KEITH FULLERTON WHITMAN
Keith Fullerton Whitman is a musician based in Cambridge, MA, USA. His current work is split into two avenues ::
1). “Live Electronic Music” ; largely improvised and/or performed in loose, through-composed or “Automatic” frameworks on a scalable array of hardware modular synthesis equipment.
2). “Studio Music” ; largely concerned with transformation of Acoustic & Electronic materials via Musique Concrète techniques, but also with Systems-Music.
He has been active since the mid-1990’s, first as a performer of real-time computer music (as “Hrvatski”), then computer-processed instrumental music (i.e. the “Playthroughs” system), and now a variety of hardware-based synthesis & process-oriented musics (“Generator”, “Occlusion” etc.) He has been known to playfully mix through-composed work with pure improvisation & “hands-off” algorithmic & generative systems.

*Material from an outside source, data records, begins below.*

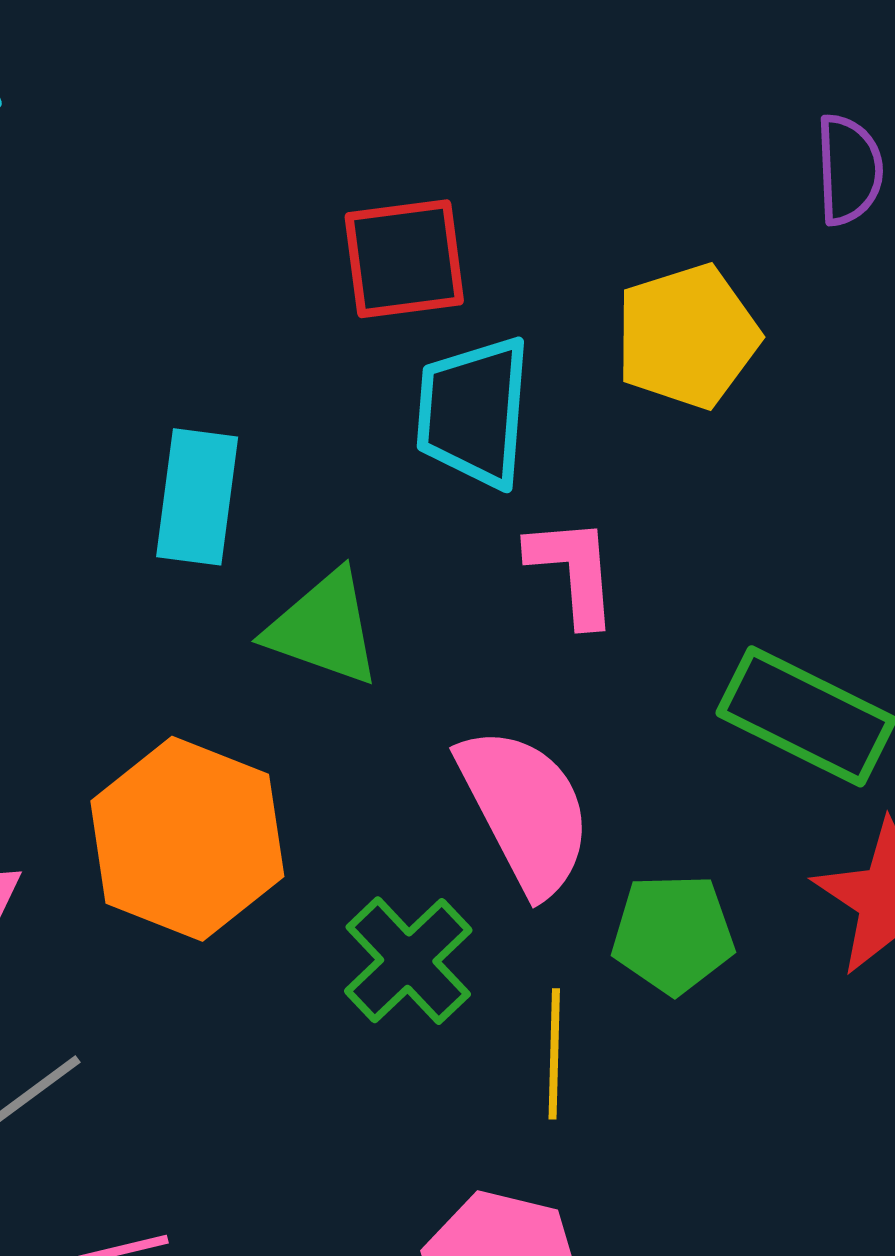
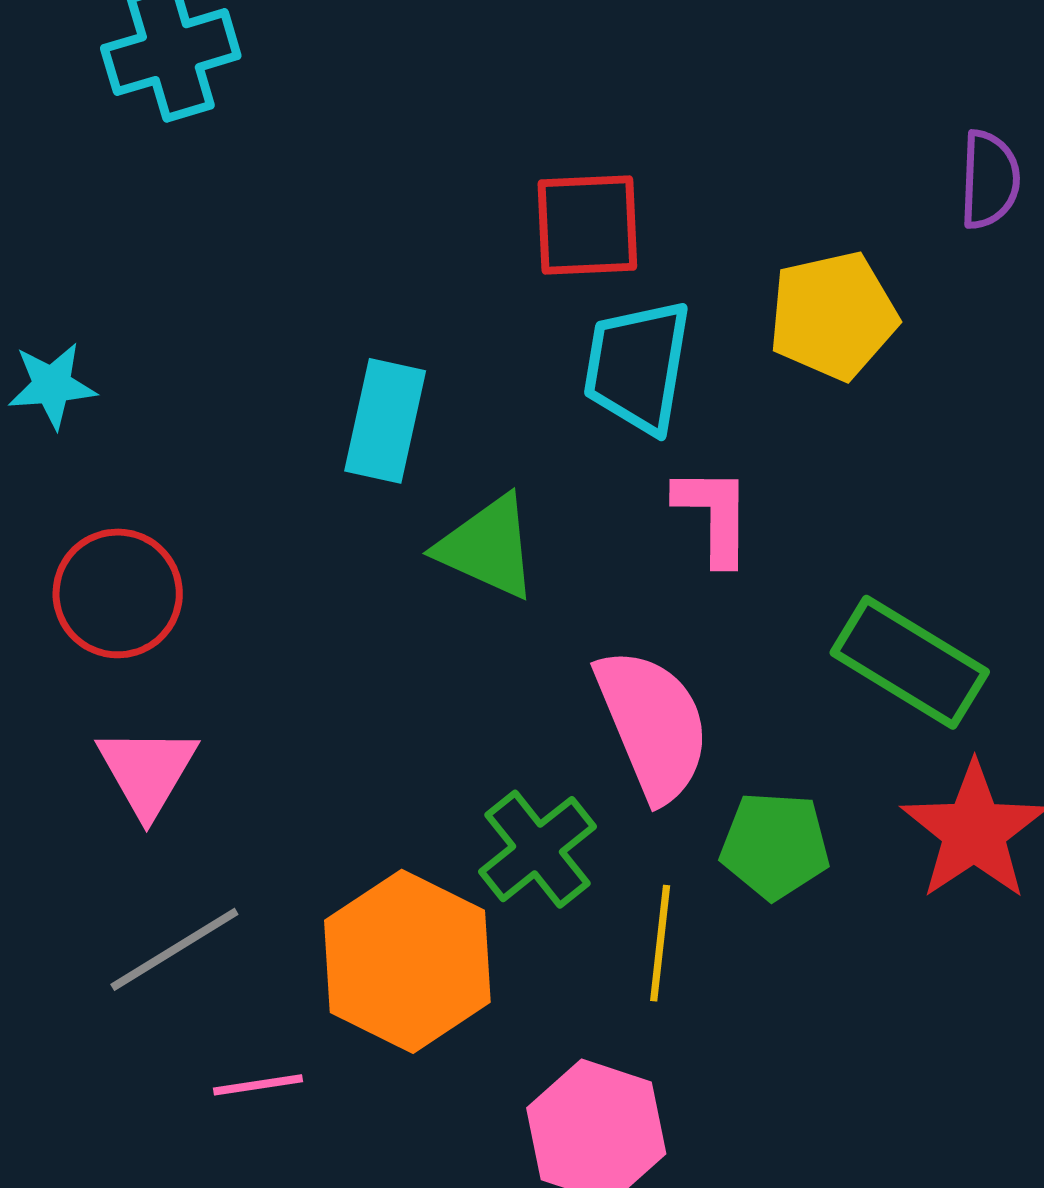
orange hexagon: (187, 839) -> (407, 961), moved

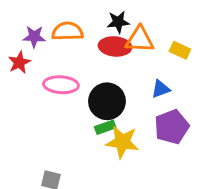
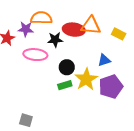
black star: (118, 22) -> (55, 40), moved
purple star: (34, 37) -> (26, 29), moved
black circle: (107, 101) -> (67, 67), size x0.6
yellow star: (122, 142) -> (86, 79), moved, turned 30

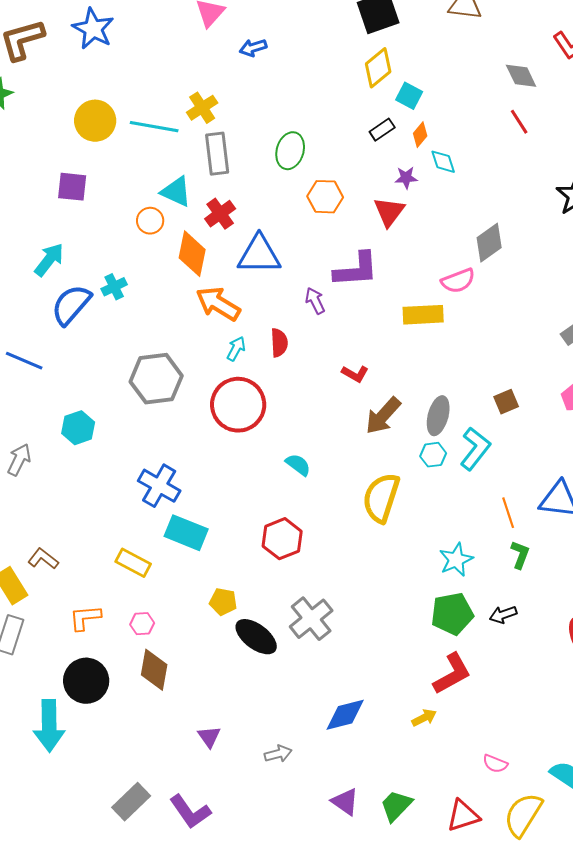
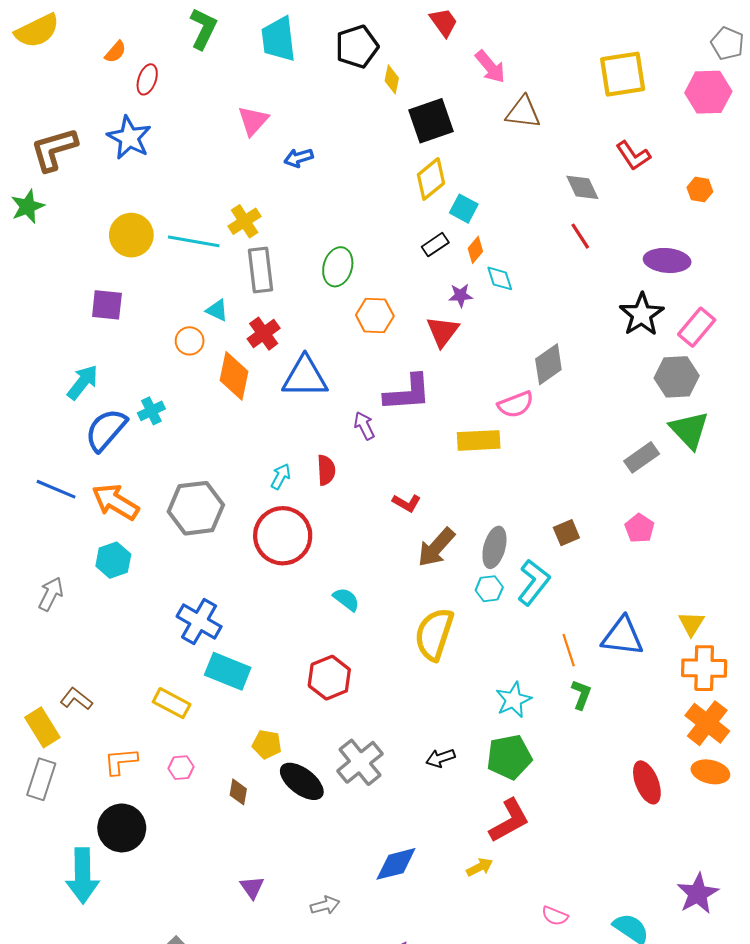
cyan triangle: (176, 192) -> (217, 310), size x0.7
orange arrow: (218, 304) -> (115, 502), moved
black arrow: (503, 615) -> (440, 758), moved
brown diamond: (154, 670) -> (238, 792), moved, size x0.6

Keith graduated from the Berklee College of Music with a Bachelor’s Degree in Music Synthesis under the tutelage of Richard Boulanger in 1995. He has since lectured in Computer Music and the History of Electronic Music, as well as giving “Artist Talks” at Harvard, Dartmouth, Johns Hopkins, The School of the Art Institute of Chicago.
In addition, to his own music, he is known for his realizations & performances of pieces by Dick Raaijmakers, and Conrad Schnitzler. He has also performed alongside Tony Conrad, Charlemagne Palestine, and Terry Riley in improvisational settings as well as performing the work of Rhys Chatham & Phill Niblock in ensemble settings.